For each it calls a method on the parsed directive, counts how much literal text to add, validates the computed range for the segment, issues common (e.g. NULL) warnings, sums them into the full length range (partially based on likelihood), & checks how much space is remaining in the output buffer if any whilst a generous limit.


Literal text in the format string is parsed to a format_plain directive of that length.

”%%” parses to a format_percent directive of length 1.

Upper or lower “%a”, “%e”, “%f”, or “%g” parses to a format_floating directive with a length taken ideally from the precision parameters.

“%d”, “%i”, “%o”, “%u”, “%x”, or “%X” parses to a format_integer directive similar but simpler than format_floating.

“%p” disables further checks.

“%n” parses to a format_none directive of length 0.

“%c” parses to a format_character directive of length 1, adjusted for width or precision parameters. %C parses to a format_character directive which checks the range of it’s unicode input to determine whether it’s 0, 1, or 2 bytes long at which likelihood.

“%s” or “%S” parses to a format_string directive which gets it’s length from that of the passed string using all the previous measures.

And ofcourse, with the iteration, these issue warnings.

Warn Non-NULL Compare

The next (warning) GCC pass iterates every function’s arguments to check whether any of them are annotated nonnull & are compared against NULL regardless. As that’s checked at compiletime.

Because while yesterday I discussed how GCC optimizes away C’s poor design choice of nil-terminated strings, this pass extends the language to address the poor design of C’s NULL.

Undefined Variables

In C you can declare a variable without assigning it a value. If you then read the variable before writing to it that is Undefined Behaviour. Single Static Assignment makes it easy to warn C devs whenever this might crop up!

And most languages now upgrade this warning to an outright error.


With the dominators computed, it iterates over every codeblock in the function & it’s instructions skipping DEBUG ops. A first pass checks all SSA_NAMES referenced by the instruction.

After thusly issueing any warnings for instruction parameters it increments the number of vdefs if relevant & handles CALL & ASSIGN ops specially.

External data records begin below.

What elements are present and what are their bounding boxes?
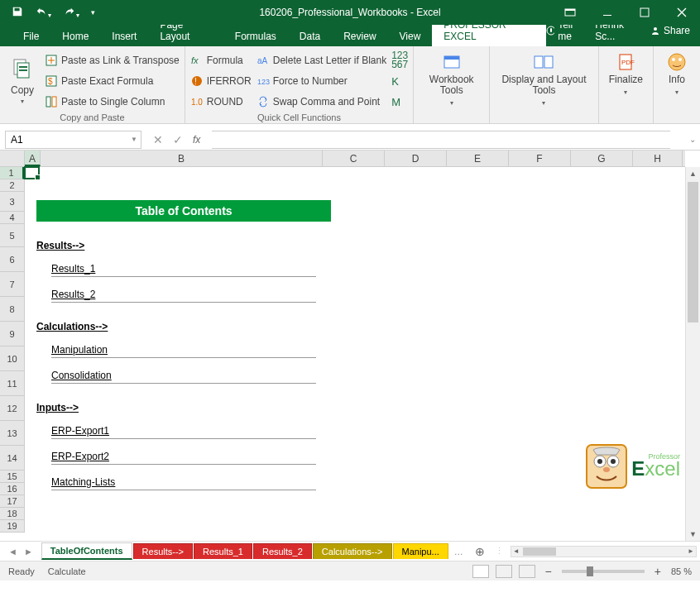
save-icon[interactable] (12, 6, 23, 20)
row-head-9[interactable]: 9 (0, 322, 24, 346)
tab-formulas[interactable]: Formulas (223, 27, 288, 46)
row-head-18[interactable]: 18 (0, 508, 24, 520)
toc-link-manipulation[interactable]: Manipulation (51, 344, 316, 358)
svg-text:aA: aA (257, 56, 268, 65)
finalize-btn[interactable]: PDF Finalize▾ (604, 50, 648, 120)
delete-last-letter[interactable]: aADelete Last Letter if Blank (257, 51, 386, 69)
row-head-4[interactable]: 4 (0, 212, 24, 224)
qat-customize-icon[interactable]: ▾ (91, 8, 95, 17)
maximize-icon[interactable] (626, 0, 663, 25)
force-number[interactable]: 123Force to Number (257, 72, 386, 90)
tab-view[interactable]: View (388, 27, 433, 46)
add-sheet-button[interactable]: ⊕ (468, 545, 491, 558)
enter-formula-icon[interactable]: ✓ (173, 133, 183, 146)
round-btn[interactable]: 1.0ROUND (190, 93, 252, 111)
row-head-8[interactable]: 8 (0, 297, 24, 322)
select-all-corner[interactable] (0, 150, 25, 167)
sheet-tab-results-2[interactable]: Results_2 (253, 543, 312, 559)
vertical-scrollbar[interactable]: ▲ ▼ (685, 167, 700, 541)
undo-icon[interactable]: ▾ (35, 6, 51, 20)
horizontal-scrollbar[interactable]: ◄ ► (511, 546, 697, 557)
minimize-icon[interactable] (588, 0, 626, 25)
svg-rect-2 (603, 15, 611, 16)
close-icon[interactable] (663, 0, 700, 25)
row-head-16[interactable]: 16 (0, 483, 24, 495)
row-head-17[interactable]: 17 (0, 495, 24, 508)
m-btn[interactable]: M (391, 93, 408, 111)
toc-link-results-2[interactable]: Results_2 (51, 289, 316, 303)
row-head-13[interactable]: 13 (0, 421, 24, 446)
ribbon: Copy ▾ Paste as Link & Transpose $Paste … (0, 46, 700, 124)
row-head-12[interactable]: 12 (0, 396, 24, 421)
formula-input[interactable] (212, 131, 670, 149)
svg-text:123: 123 (257, 78, 270, 86)
col-head-C[interactable]: C (323, 150, 385, 166)
thousands-btn[interactable]: 123 567 (391, 51, 408, 69)
toc-link-results-1[interactable]: Results_1 (51, 263, 316, 277)
sheet-tab-calculations[interactable]: Calculations--> (313, 543, 392, 559)
workbook-tools[interactable]: Workbook Tools▾ (419, 50, 484, 120)
swap-comma[interactable]: Swap Comma and Point (257, 93, 386, 111)
sheet-tab-manipulation[interactable]: Manipu... (393, 543, 448, 559)
toc-link-erp2[interactable]: ERP-Export2 (51, 451, 316, 465)
zoom-level[interactable]: 85 % (671, 566, 692, 576)
expand-formula-bar[interactable]: ⌄ (685, 135, 700, 144)
redo-icon[interactable]: ▾ (63, 6, 79, 20)
sheet-tab-results-1[interactable]: Results_1 (194, 543, 252, 559)
toc-link-consolidation[interactable]: Consolidation (51, 370, 316, 384)
col-head-G[interactable]: G (571, 150, 633, 166)
col-head-F[interactable]: F (509, 150, 571, 166)
sheet-tab-results[interactable]: Results--> (133, 543, 193, 559)
tab-data[interactable]: Data (288, 27, 332, 46)
row-head-5[interactable]: 5 (0, 224, 24, 247)
col-head-D[interactable]: D (385, 150, 447, 166)
sheet-tab-toc[interactable]: TableOfContents (41, 542, 132, 560)
view-pagelayout-icon[interactable] (496, 565, 512, 578)
row-head-7[interactable]: 7 (0, 272, 24, 297)
share-button[interactable]: Share (650, 25, 690, 36)
paste-exact-formula[interactable]: $Paste Exact Formula (45, 72, 180, 90)
row-head-14[interactable]: 14 (0, 446, 24, 471)
col-head-H[interactable]: H (633, 150, 683, 166)
tab-insert[interactable]: Insert (100, 27, 148, 46)
paste-link-transpose[interactable]: Paste as Link & Transpose (45, 51, 180, 69)
iferror-btn[interactable]: !IFERROR (190, 72, 252, 90)
tab-home[interactable]: Home (50, 27, 100, 46)
tab-file[interactable]: File (12, 27, 50, 46)
copy-button[interactable]: Copy ▾ (5, 50, 40, 111)
svg-rect-10 (19, 69, 27, 71)
sheet-nav-next[interactable]: ► (24, 547, 33, 557)
row-head-2[interactable]: 2 (0, 179, 24, 192)
row-head-10[interactable]: 10 (0, 346, 24, 371)
col-head-E[interactable]: E (447, 150, 509, 166)
row-head-15[interactable]: 15 (0, 471, 24, 483)
tab-review[interactable]: Review (332, 27, 387, 46)
fx-icon[interactable]: fx (193, 134, 200, 146)
row-head-19[interactable]: 19 (0, 520, 24, 533)
name-box[interactable]: A1▼ (5, 131, 141, 149)
formula-btn[interactable]: fxFormula (190, 51, 252, 69)
row-head-3[interactable]: 3 (0, 192, 24, 212)
display-layout-tools[interactable]: Display and Layout Tools▾ (495, 50, 592, 120)
k-btn[interactable]: K (391, 72, 408, 90)
cancel-formula-icon[interactable]: ✕ (153, 133, 163, 146)
toc-link-matching[interactable]: Matching-Lists (51, 476, 316, 490)
sheet-tabs-more[interactable]: … (449, 547, 468, 557)
row-head-1[interactable]: 1 (0, 167, 24, 179)
zoom-out[interactable]: − (542, 565, 555, 578)
ribbon-options-icon[interactable] (551, 0, 588, 25)
row-head-6[interactable]: 6 (0, 247, 24, 272)
zoom-in[interactable]: + (651, 565, 664, 578)
row-head-11[interactable]: 11 (0, 371, 24, 396)
info-btn[interactable]: Info▾ (659, 50, 695, 120)
zoom-slider[interactable] (562, 570, 645, 573)
toc-link-erp1[interactable]: ERP-Export1 (51, 425, 316, 439)
col-head-B[interactable]: B (41, 150, 323, 166)
view-normal-icon[interactable] (472, 565, 489, 578)
col-head-A[interactable]: A (25, 150, 41, 166)
view-pagebreak-icon[interactable] (519, 565, 535, 578)
sheet-nav-prev[interactable]: ◄ (8, 547, 17, 557)
toc-section-calculations: Calculations--> (36, 321, 331, 332)
svg-rect-1 (565, 9, 575, 11)
paste-single-column[interactable]: Paste to Single Column (45, 93, 180, 111)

For CALLs it also checks if there’s any references to undefined memory passed to constant or specially-annotated pointers. The checks on ASSIGN ops are quite nuanced but also appears to relate to &referencing undefined memory.

A fuller pass will run later in GCC’s optimization pipeline!

Undefined Behaviour Sanitization

In C there’s various edge cases which the standards explicitly do not specify. This is the dreaded “Undefined Behaviour” which is generally less than useful, and widely avoided. As such GCC can warn you whenever it compiles such code.

So GCC allows you to optionally insert, via the pass_ubsan pass, a suite of runtime checks to throw C++ exceptions.


It iterates over each instruction in each codeblock.

DEBUG or clobbering instructions are skipped. Maths operations are optionally replaced with library calls to handle signed integer overflow. Non-null pointer dereferences are optionally augmented with NULL checks. Enums & non-bitfield bools are optionally annotated with checks that their encoded values are in-range, which is 0 or 1 for bools.

Earlier I mentioned a pass warning against checking if nonnull-annotated function parameters are NULL. This pass optionally checks against passing NULL.


The arguments passed to the clz() & ctz() builtin functions are optionally annotated with validation checks. It optionally adds checks that NULL isn’t returned from non-NULL functions. Pointers are optionally validated at runtime they are in-bound of valid memory. And pointer arithmatic is optionally annotated with functions to check the pointers remain valid.

A runtime C++ exception is thrown upon failing these checks. Control-flow edges for other exceptions are removed per codeblock.

Function Metrics

To guide hueristics for later optimizations, GCC includes a pass to compute useful metrics for each function. Like (according to the file’s own summary):

This “context” refers to which parameters are constant & whether the call is inlined or not.


It computes the summary for a given function, once it has been (re)allocated, by first computing the stackframe size. This “stackframe” is where local variables (not moved out into CPU registers) are stored in memory, so how much memory do we need to allocate from the callstack?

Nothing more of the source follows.